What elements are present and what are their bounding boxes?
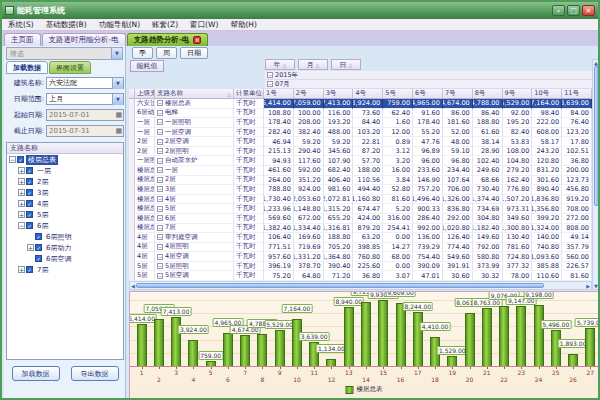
collapse-icon[interactable]: − — [157, 206, 163, 212]
checkbox-icon[interactable]: ✓ — [26, 222, 33, 229]
day-header-1[interactable]: 1号 — [264, 89, 294, 99]
table-row-2[interactable]: 一层−一层照明千瓦时178.40208.00193.2084.401.60178… — [129, 118, 592, 128]
tab-0[interactable]: 主页面 — [4, 33, 41, 46]
day-header-4[interactable]: 4号 — [353, 89, 383, 99]
field-combo[interactable]: 六安法院▼ — [46, 77, 124, 89]
name-cell[interactable]: −5层照明 — [155, 262, 234, 272]
table-row-3[interactable]: 一层−一层空调千瓦时282.40382.40488.00103.2012.005… — [129, 128, 592, 138]
export-data-button[interactable]: 导出数据 — [71, 366, 119, 381]
collapse-icon[interactable]: − — [157, 110, 163, 116]
column-header-0[interactable]: 上级支路△ — [135, 89, 155, 99]
checkbox-icon[interactable]: ✓ — [35, 255, 42, 262]
tab-1[interactable]: 支路逐时用能分析-电 — [42, 33, 126, 46]
close-button[interactable]: ✕ — [582, 5, 595, 16]
collapse-icon[interactable]: − — [157, 254, 163, 260]
pivot-button-0[interactable]: 年△ — [265, 59, 295, 70]
sidebar-tab-0[interactable]: 加载数据 — [6, 61, 48, 74]
checkbox-icon[interactable]: ✓ — [26, 178, 33, 185]
v-scrollbar[interactable]: ▲ ▼ — [592, 59, 600, 290]
collapse-icon[interactable]: − — [157, 158, 163, 164]
collapse-icon[interactable]: − — [18, 222, 25, 229]
menu-item-1[interactable]: 基础数据(B) — [40, 20, 93, 30]
day-header-9[interactable]: 9号 — [503, 89, 533, 99]
sidebar-tab-1[interactable]: 界面设置 — [49, 61, 91, 74]
name-cell[interactable]: −自动茶水炉 — [155, 156, 234, 166]
name-cell[interactable]: −一层空调 — [155, 128, 234, 138]
menu-item-5[interactable]: 帮助(H) — [224, 20, 263, 30]
tree-node-6层照明[interactable]: ✓6层照明 — [7, 231, 123, 242]
collapse-icon[interactable]: − — [267, 72, 273, 78]
scroll-left-icon[interactable]: ◀ — [130, 283, 136, 289]
day-header-2[interactable]: 2号 — [294, 89, 324, 99]
name-cell[interactable]: −电梯 — [155, 109, 234, 119]
collapse-icon[interactable]: − — [157, 263, 163, 269]
table-row-14[interactable]: 4层−审判庭空调千瓦时106.40169.60188.8063.200.0013… — [129, 233, 592, 243]
collapse-icon[interactable]: − — [157, 129, 163, 135]
tree-node-5层[interactable]: +✓5层 — [7, 209, 123, 220]
pivot-button-2[interactable]: 日△ — [331, 59, 361, 70]
menu-item-4[interactable]: 窗口(W) — [184, 20, 224, 30]
table-row-12[interactable]: 楼层总表−6层千瓦时569.60672.00655.20424.00316.00… — [129, 214, 592, 224]
expand-icon[interactable]: + — [18, 266, 25, 273]
scroll-down-icon[interactable]: ▼ — [593, 283, 599, 289]
tree-node-6层[interactable]: −✓6层 — [7, 220, 123, 231]
expand-icon[interactable]: + — [18, 200, 25, 207]
checkbox-icon[interactable]: ✓ — [26, 266, 33, 273]
tab-close-icon[interactable]: × — [193, 36, 201, 44]
day-header-5[interactable]: 5号 — [383, 89, 413, 99]
tree-node-6层动力[interactable]: +✓6层动力 — [7, 242, 123, 253]
column-header-1[interactable]: 支路名称△ — [155, 89, 234, 99]
table-row-1[interactable]: 6层动力−电梯千瓦时108.80100.00116.0073.6062.4091… — [129, 109, 592, 119]
table-row-6[interactable]: 一层照明−自动茶水炉千瓦时94.93117.60107.9057.703.209… — [129, 156, 592, 166]
table-row-18[interactable]: 5层−5层空调千瓦时75.2064.8071.2036.803.0747.013… — [129, 271, 592, 281]
day-header-8[interactable]: 8号 — [473, 89, 503, 99]
collapse-icon[interactable]: − — [157, 177, 163, 183]
menu-item-0[interactable]: 系统(S) — [2, 20, 40, 30]
expand-icon[interactable]: + — [18, 178, 25, 185]
collapse-icon[interactable]: − — [157, 234, 163, 240]
collapse-icon[interactable]: − — [157, 215, 163, 221]
collapse-icon[interactable]: − — [157, 119, 163, 125]
collapse-icon[interactable]: − — [267, 81, 273, 87]
maximize-button[interactable]: □ — [567, 5, 580, 16]
checkbox-icon[interactable]: ✓ — [26, 200, 33, 207]
collapse-icon[interactable]: − — [157, 225, 163, 231]
table-row-4[interactable]: 2层−2层空调千瓦时46.9459.2059.2022.810.8947.764… — [129, 137, 592, 147]
day-header-10[interactable]: 10号 — [532, 89, 562, 99]
h-scrollbar[interactable]: ◀ ▶ — [129, 281, 592, 290]
collapse-icon[interactable]: − — [157, 244, 163, 250]
group-row-0[interactable]: −2015年 — [265, 71, 592, 80]
expand-icon[interactable]: + — [18, 167, 25, 174]
table-row-7[interactable]: 楼层总表−一层千瓦时461.60592.00682.40188.0016.002… — [129, 166, 592, 176]
table-row-11[interactable]: 楼层总表−5层千瓦时1,233.961,148.801,315.20674.47… — [129, 204, 592, 214]
checkbox-icon[interactable]: ✓ — [17, 156, 24, 163]
name-cell[interactable]: −一层照明 — [155, 118, 234, 128]
checkbox-icon[interactable]: ✓ — [35, 244, 42, 251]
collapse-icon[interactable]: − — [9, 156, 16, 163]
tree-node-一层[interactable]: +✓一层 — [7, 165, 123, 176]
collapse-icon[interactable]: − — [157, 273, 163, 279]
name-cell[interactable]: −5层空调 — [155, 271, 234, 281]
collapse-icon[interactable]: − — [157, 139, 163, 145]
minimize-button[interactable]: – — [552, 5, 565, 16]
tree-node-3层[interactable]: +✓3层 — [7, 187, 123, 198]
day-header-3[interactable]: 3号 — [324, 89, 354, 99]
name-cell[interactable]: −4层照明 — [155, 243, 234, 253]
name-cell[interactable]: −2层 — [155, 176, 234, 186]
table-row-15[interactable]: 4层−4层照明千瓦时771.51719.69705.20398.8514.277… — [129, 243, 592, 253]
filter-combo[interactable]: 筛选 ▼ — [6, 47, 123, 60]
day-header-6[interactable]: 6号 — [413, 89, 443, 99]
name-cell[interactable]: −6层 — [155, 214, 234, 224]
table-row-9[interactable]: 楼层总表−3层千瓦时788.80924.00981.60494.4052.807… — [129, 185, 592, 195]
day-header-11[interactable]: 11号 — [562, 89, 592, 99]
tree-node-4层[interactable]: +✓4层 — [7, 198, 123, 209]
name-cell[interactable]: −2层照明 — [155, 147, 234, 157]
collapse-icon[interactable]: − — [157, 186, 163, 192]
period-button-2[interactable]: 日期 — [180, 47, 208, 59]
tree-node-7层[interactable]: +✓7层 — [7, 264, 123, 275]
expand-icon[interactable]: + — [18, 211, 25, 218]
expand-icon[interactable]: + — [18, 189, 25, 196]
checkbox-icon[interactable]: ✓ — [26, 211, 33, 218]
menu-item-2[interactable]: 功能导航(N) — [93, 20, 146, 30]
combo-arrow-icon[interactable]: ▼ — [111, 48, 122, 59]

ABOUT THIS EXERCISE ▸ Where a line of the data contains "header", copy that line.

OUTPUT FOR THIS EXERCISE ▸
day-header-1[interactable]: 1号 — [264, 89, 294, 99]
day-header-4[interactable]: 4号 — [353, 89, 383, 99]
column-header-0[interactable]: 上级支路△ — [135, 89, 155, 99]
day-header-9[interactable]: 9号 — [503, 89, 533, 99]
day-header-2[interactable]: 2号 — [294, 89, 324, 99]
day-header-5[interactable]: 5号 — [383, 89, 413, 99]
column-header-1[interactable]: 支路名称△ — [155, 89, 234, 99]
day-header-8[interactable]: 8号 — [473, 89, 503, 99]
day-header-10[interactable]: 10号 — [532, 89, 562, 99]
day-header-3[interactable]: 3号 — [324, 89, 354, 99]
day-header-6[interactable]: 6号 — [413, 89, 443, 99]
day-header-11[interactable]: 11号 — [562, 89, 592, 99]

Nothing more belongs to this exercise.